31

J’étais assise sur le canapé, chez Fergus, dans le salon. Pour la première fois depuis la naissance de Ruby, Jemma était sortie prendre un café à quelques pas de là avec une amie, mais en laissant assez de consignes pour une semaine d’absence, et j’étais passée avec des croissants et du jus d’orange fraîchement pressé pour Fergus. Des Babygro traînaient sur les radiateurs, des cartes de félicitations et des fleurs sur toutes les surfaces disponibles, une poussette était rangée dans un coin. Le couffin de Ruby était posé à mes pieds, avec ses couvertures faites au crochet, tel un nid douillet, mais j’avais Ruby sur mes genoux, sa petite tête au creux de mon bras, son petit corps tendre affaissé contre moi. Ses yeux étaient clos et ses lèvres soufflaient légèrement à chacune de ses respirations endormies. J’avais besoin de regarder son visage de vieille femme fripée, de sentir son haleine musquée, sa main fermement agrippée à mon majeur, comme si elle savait qu’elle pouvait compter sur moi.

Nous avions devisé de nuits interrompues, d’ongles miniatures, de couleur des yeux, de taches de naissance, de la forme de son nez, de ses oreilles comme des coquillages, et de nez retroussé.

— À qui elle ressemble ? a demandé Fergus.

— Pas à toi, ai-je répondu en détaillant ses traits. Mais elle a le nez et la bouche de Jemma.

— C’est ce que tout le monde dit.

— Ton menton, peut-être, ai-je ajouté d’un ton sceptique, parce qu’il avait l’air de tenir à ce que je repère une ressemblance.

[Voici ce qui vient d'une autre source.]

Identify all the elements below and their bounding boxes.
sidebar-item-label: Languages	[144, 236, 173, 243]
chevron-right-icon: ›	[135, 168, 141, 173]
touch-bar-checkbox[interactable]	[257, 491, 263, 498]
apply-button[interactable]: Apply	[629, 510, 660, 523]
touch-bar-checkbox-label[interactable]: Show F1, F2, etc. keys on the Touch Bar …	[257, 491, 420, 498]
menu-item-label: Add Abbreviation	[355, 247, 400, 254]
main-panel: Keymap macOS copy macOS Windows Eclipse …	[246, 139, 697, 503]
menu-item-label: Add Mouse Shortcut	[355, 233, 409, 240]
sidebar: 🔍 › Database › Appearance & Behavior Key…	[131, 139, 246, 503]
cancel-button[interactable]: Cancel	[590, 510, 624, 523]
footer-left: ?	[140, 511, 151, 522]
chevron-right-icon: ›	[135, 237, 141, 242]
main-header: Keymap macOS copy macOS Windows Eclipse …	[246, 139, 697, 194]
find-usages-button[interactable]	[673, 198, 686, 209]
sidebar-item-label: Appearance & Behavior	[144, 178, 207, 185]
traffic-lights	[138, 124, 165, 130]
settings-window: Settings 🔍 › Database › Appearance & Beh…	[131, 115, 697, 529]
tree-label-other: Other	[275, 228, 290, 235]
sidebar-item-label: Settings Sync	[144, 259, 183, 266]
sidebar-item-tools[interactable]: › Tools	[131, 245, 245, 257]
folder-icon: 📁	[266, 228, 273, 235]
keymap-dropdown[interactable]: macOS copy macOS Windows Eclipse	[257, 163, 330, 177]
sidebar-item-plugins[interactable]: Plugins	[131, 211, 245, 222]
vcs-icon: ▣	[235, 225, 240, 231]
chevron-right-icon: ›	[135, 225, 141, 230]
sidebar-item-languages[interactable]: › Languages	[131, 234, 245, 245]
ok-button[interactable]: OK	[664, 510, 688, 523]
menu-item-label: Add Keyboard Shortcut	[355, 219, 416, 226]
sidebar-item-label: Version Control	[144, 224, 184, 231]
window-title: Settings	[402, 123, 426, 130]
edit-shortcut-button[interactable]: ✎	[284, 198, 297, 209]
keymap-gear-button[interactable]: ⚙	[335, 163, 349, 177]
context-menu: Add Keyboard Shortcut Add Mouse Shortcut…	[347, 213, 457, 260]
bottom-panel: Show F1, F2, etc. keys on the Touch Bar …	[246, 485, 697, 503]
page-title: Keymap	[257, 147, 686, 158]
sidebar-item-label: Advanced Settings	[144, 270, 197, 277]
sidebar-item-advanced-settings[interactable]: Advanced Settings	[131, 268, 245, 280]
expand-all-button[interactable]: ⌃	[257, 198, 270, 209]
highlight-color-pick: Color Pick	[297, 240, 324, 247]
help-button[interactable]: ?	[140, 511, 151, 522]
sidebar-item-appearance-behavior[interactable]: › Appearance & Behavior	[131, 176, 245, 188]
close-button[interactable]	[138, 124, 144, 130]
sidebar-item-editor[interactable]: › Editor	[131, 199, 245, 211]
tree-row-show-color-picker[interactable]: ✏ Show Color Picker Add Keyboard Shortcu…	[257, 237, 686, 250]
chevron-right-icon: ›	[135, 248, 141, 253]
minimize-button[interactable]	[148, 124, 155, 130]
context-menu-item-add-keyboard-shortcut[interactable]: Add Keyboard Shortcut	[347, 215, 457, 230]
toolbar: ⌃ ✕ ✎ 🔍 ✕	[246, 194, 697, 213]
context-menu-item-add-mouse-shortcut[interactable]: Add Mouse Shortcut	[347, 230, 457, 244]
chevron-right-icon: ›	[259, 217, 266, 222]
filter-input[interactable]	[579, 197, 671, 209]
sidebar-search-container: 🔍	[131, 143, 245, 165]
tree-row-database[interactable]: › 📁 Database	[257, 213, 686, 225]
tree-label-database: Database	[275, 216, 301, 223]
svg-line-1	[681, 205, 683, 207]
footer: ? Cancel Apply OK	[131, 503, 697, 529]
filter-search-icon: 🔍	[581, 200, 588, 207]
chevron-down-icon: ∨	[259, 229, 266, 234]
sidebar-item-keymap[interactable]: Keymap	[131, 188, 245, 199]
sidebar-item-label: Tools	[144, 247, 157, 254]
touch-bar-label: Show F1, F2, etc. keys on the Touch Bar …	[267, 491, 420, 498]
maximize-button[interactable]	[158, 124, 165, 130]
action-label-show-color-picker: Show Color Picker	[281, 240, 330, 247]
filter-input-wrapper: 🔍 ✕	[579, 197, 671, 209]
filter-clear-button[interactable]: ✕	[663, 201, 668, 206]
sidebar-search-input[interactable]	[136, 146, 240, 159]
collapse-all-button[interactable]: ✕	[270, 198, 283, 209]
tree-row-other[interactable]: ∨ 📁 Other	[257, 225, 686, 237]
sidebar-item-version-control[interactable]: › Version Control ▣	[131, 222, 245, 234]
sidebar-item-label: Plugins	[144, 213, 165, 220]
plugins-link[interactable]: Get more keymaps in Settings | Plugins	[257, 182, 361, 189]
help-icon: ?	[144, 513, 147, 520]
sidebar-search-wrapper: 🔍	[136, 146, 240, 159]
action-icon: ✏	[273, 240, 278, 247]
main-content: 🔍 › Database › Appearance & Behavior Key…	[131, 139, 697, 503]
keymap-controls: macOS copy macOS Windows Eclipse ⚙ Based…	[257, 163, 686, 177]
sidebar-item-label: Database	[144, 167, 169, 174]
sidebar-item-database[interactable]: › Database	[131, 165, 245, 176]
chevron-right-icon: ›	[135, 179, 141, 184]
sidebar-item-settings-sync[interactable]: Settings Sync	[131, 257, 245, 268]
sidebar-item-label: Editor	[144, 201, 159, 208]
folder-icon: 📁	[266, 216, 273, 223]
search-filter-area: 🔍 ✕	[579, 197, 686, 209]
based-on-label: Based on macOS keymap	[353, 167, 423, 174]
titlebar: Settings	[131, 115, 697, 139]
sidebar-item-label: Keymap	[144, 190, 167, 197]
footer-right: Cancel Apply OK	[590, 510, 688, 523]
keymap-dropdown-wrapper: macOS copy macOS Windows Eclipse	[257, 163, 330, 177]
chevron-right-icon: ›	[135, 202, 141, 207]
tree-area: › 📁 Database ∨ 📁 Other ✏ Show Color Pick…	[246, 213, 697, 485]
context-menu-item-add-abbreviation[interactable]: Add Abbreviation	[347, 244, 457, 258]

— Non. Elle a le menton du père de Jemma.

Je lui ai souri : cher Fergus, meilleur ami de Greg, père de ma filleule.

— C’est exactement ce qu’il me fallait, ai-je déclaré.

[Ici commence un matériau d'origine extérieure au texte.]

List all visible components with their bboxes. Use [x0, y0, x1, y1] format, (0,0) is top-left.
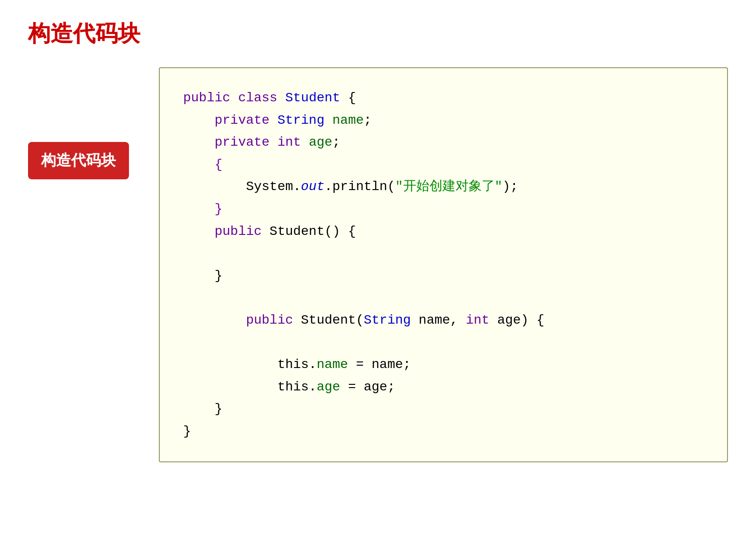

— Tu vas bien, Ellie ? Tu as l’air, je ne sais pas, moi… très pensive. Un peu éteinte.

— Ce n’était pas mon intention. Ça va, Fergus. Je suis un peu lasse. Je n’ai pas très bien dormi. En fait, je suis venue te dire que je pensais m’en aller quelque temps. J’ai un peu pété les plombs, non ? Je me sens plus apaisée maintenant.

— C’est vrai ?

— Je crois, oui. Les étapes du deuil, tout ça…

— S’il y a quoi que ce soit que je puisse…

— Tu l’as déjà fait.

— Quelles terribles épreuves tu as traversées…

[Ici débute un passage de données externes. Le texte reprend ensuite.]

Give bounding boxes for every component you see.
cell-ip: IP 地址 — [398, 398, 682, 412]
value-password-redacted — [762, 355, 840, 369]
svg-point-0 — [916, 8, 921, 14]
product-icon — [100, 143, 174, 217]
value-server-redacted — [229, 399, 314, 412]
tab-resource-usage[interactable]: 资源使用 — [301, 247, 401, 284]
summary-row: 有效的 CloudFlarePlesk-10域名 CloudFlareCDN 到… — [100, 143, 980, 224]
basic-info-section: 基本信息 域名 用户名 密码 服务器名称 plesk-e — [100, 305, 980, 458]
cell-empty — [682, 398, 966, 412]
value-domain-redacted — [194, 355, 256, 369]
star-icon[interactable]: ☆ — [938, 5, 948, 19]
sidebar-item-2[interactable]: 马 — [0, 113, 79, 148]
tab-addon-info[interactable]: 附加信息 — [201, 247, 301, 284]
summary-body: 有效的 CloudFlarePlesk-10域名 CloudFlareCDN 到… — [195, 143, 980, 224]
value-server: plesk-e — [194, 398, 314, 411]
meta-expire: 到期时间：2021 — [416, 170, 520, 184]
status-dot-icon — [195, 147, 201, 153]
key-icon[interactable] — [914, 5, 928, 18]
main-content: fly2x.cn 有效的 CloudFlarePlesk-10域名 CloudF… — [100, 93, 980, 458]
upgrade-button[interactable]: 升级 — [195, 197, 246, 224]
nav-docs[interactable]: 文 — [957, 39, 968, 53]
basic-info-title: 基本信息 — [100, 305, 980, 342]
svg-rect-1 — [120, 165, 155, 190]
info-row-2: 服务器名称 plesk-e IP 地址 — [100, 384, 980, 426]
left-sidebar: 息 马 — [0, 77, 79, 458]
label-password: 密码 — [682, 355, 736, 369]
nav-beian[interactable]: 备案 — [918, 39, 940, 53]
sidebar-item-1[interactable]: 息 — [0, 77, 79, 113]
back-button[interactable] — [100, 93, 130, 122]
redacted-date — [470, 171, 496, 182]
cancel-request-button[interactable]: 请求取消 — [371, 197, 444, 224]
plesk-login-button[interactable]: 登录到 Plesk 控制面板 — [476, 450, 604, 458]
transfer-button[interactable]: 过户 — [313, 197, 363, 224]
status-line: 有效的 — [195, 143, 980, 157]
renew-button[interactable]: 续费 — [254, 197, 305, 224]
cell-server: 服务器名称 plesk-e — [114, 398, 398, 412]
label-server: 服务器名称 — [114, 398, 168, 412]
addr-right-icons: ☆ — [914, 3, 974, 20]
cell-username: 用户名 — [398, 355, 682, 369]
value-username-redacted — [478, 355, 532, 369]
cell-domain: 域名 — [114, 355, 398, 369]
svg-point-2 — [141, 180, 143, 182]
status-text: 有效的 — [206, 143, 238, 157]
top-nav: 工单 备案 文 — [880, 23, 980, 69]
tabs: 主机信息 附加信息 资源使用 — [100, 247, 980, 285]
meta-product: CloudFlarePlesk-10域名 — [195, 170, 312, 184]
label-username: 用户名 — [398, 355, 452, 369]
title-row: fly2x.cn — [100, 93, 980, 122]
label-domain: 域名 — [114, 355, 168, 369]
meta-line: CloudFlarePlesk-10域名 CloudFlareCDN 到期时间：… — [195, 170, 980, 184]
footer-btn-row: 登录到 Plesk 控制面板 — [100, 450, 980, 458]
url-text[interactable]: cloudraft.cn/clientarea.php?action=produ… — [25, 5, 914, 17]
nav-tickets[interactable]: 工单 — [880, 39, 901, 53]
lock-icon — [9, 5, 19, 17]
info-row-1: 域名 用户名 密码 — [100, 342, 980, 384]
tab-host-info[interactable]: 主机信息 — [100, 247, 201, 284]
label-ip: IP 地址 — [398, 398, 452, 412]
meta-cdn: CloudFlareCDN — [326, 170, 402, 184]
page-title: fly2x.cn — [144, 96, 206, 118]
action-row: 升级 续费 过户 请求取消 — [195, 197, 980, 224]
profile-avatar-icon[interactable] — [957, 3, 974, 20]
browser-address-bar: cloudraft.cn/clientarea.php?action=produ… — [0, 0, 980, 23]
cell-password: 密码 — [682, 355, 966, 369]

Je lui ai souri, puis ai reposé mon regard sur le bébé dans mes bras.

— Il y a eu une lumière dans toute cette noirceur. Une nouvelle vie au milieu de toutes ces morts.

 

La nuit ne tarderait pas à tomber, de nouveau. Tant de ténèbres, si peu de lumière. Je suis allée chez Gwen, qui m’a laissée entrer. Daniel était là, lui aussi, vêtu du tablier de cuisine rayé de Gwen et couvert de farine.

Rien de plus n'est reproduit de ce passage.